Editor’s Note: Those who follow the Points Interview series know that Joe Spillane has managed this aspect of the blog since our founding. While in today’s iteration we mourn Joe’s departure, we are also delighted to announce that Contributing Editor Ron Roizen has agreed to take over as our official interview steward. A member of the merry research staff at the Alcohol Research Group at “Berzerkeley” in the early 1970s, it’s fitting that his first Points Interview is a “Freaky Friday” confab with Mark Christensen, another denizen of the Wild West. In addition to publishing several novels, Christensen has written for Rolling Stone, Playboy, and Oregon Magazine. Here he graces Points with his replies to our series of probing interrogatives on Acid Christ: Ken Kesey, LSD, and the Politics of Ecstasy (Schaffner Press, 2010).
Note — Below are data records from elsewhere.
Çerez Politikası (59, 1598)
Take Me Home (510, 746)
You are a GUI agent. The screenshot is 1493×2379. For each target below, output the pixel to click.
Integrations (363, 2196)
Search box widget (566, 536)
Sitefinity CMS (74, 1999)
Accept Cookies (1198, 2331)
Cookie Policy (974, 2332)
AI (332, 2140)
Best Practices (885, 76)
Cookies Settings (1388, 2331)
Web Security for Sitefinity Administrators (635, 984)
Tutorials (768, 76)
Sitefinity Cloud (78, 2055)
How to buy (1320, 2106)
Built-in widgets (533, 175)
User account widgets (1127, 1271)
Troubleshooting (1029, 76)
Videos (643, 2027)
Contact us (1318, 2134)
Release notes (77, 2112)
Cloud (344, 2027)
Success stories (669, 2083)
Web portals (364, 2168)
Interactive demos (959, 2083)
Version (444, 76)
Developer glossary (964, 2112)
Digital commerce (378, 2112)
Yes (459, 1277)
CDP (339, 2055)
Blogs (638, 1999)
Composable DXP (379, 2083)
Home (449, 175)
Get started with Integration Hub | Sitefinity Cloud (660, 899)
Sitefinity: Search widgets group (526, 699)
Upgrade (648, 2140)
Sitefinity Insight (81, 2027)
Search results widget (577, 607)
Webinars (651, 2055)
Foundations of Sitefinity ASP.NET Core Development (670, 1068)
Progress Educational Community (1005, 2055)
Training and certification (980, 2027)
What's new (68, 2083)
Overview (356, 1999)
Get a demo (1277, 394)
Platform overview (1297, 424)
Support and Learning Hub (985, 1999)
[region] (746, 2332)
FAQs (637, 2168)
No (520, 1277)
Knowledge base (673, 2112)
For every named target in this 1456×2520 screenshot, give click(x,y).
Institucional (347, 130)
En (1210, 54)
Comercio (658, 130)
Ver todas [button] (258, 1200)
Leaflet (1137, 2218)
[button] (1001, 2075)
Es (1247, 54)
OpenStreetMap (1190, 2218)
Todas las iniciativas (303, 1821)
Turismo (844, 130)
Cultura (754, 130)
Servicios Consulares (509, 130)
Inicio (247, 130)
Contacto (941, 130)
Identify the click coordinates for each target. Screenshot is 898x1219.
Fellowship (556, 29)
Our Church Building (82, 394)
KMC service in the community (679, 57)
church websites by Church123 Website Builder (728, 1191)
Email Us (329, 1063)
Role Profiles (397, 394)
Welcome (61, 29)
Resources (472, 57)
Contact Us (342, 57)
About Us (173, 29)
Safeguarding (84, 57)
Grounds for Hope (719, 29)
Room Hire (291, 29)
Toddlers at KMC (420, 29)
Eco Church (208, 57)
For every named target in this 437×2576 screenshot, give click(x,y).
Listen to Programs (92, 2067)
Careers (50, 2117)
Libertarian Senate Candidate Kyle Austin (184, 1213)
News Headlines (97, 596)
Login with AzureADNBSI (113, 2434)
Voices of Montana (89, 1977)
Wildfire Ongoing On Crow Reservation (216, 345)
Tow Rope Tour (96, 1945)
I was contacted by a former editor working for my eventual publisher, Tim Schaffner. Tim had an idea for a new kind of nonfiction book, a “shepherd and his sheep” biography in which the writer would tell the story of a major modern “culture changer” and the change the “shepherd” brought from the writer’s own perspective. As one of the sheep. That would be me. A former upper middle-class “suburban-urchin,” I’d written about counterculture icons like David Crosby, Richard Pryor and Paul Krassner for Rolling Stone and High Times and, so to speak, the paradise that was “pre-AIDS ‘Freak Freely’ America.” So I guess I was a good get.
As for the shepherd, larger than life Ken Kesey was an easy choice. By age 28 he had two critically acclaimed bestselling novels, One Flew Over the Cuckoo’s Nest and Sometimes a Great Notion, a feat never bested by Ernest Hemingway, William Faulkner, Saul Bellow or John Updike.